Donation provides for Shelbourne Community Kitchen upgrade

A donation from four local development companies likely saved the Shelbourne Community Kitchen from cutting programming.

Marlene Davie of the Mount Tolmie Community Association said the $10,000 donation from Tri-Eagle Development, Abstract Developments, Cube Project Management and Island View Strategies represents one of the biggest donations in the history of the organization.

The money went towards the installation of a grease trap, as well as towards programming.

“If we didn’t get this, it would be coming out of our programming money, and we would probably have to cancel some things, that is how important it is,” said Davie.

“It was a very unexpected expense for us, and the fact that you were so positively able to come together to build community here, is really special to our hearts.”

The Shelbourne Community Kitchen opened in March 2015. Located in a modest house in the 3500 block of Shelbourne Street, the facility offers programs that teach participants how to source, choose and prepare healthy food more affordably through its communal kitchen, where participants receive cooking lessons from trained volunteers, almost half of which are also program participants.

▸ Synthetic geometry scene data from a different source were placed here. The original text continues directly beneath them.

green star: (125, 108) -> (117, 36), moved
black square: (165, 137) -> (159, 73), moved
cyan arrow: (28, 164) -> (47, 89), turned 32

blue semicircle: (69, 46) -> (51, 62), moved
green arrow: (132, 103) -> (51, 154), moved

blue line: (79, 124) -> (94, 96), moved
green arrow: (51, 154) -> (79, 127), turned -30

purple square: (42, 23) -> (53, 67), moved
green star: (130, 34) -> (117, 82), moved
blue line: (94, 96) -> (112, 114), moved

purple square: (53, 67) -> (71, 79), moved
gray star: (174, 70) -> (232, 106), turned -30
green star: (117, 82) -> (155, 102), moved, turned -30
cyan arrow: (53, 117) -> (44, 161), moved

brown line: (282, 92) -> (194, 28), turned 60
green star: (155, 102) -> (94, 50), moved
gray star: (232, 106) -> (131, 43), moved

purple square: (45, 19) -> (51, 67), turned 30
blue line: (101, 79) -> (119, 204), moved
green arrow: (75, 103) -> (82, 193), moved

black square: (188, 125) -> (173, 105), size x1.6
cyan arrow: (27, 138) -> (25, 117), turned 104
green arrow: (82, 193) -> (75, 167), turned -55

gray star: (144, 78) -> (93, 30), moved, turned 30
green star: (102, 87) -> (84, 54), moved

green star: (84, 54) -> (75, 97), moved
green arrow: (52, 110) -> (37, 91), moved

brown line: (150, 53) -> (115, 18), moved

The kitchen also runs a garden and serves as a resource centre, building relations and resilience along the way. It also runs an emergency pantry program.

Travis Lee praised the kitchen and its contributions. “We are all working together to create a better Shelbourne Valley,” he said.

The facility currently operates on temporary use permit and efforts to find a permanent facility are progressing. Kim Cummins, who serves as the kitchen’s program co-ordinator, said the new grease trap will move to the kitchen’s eventual new home.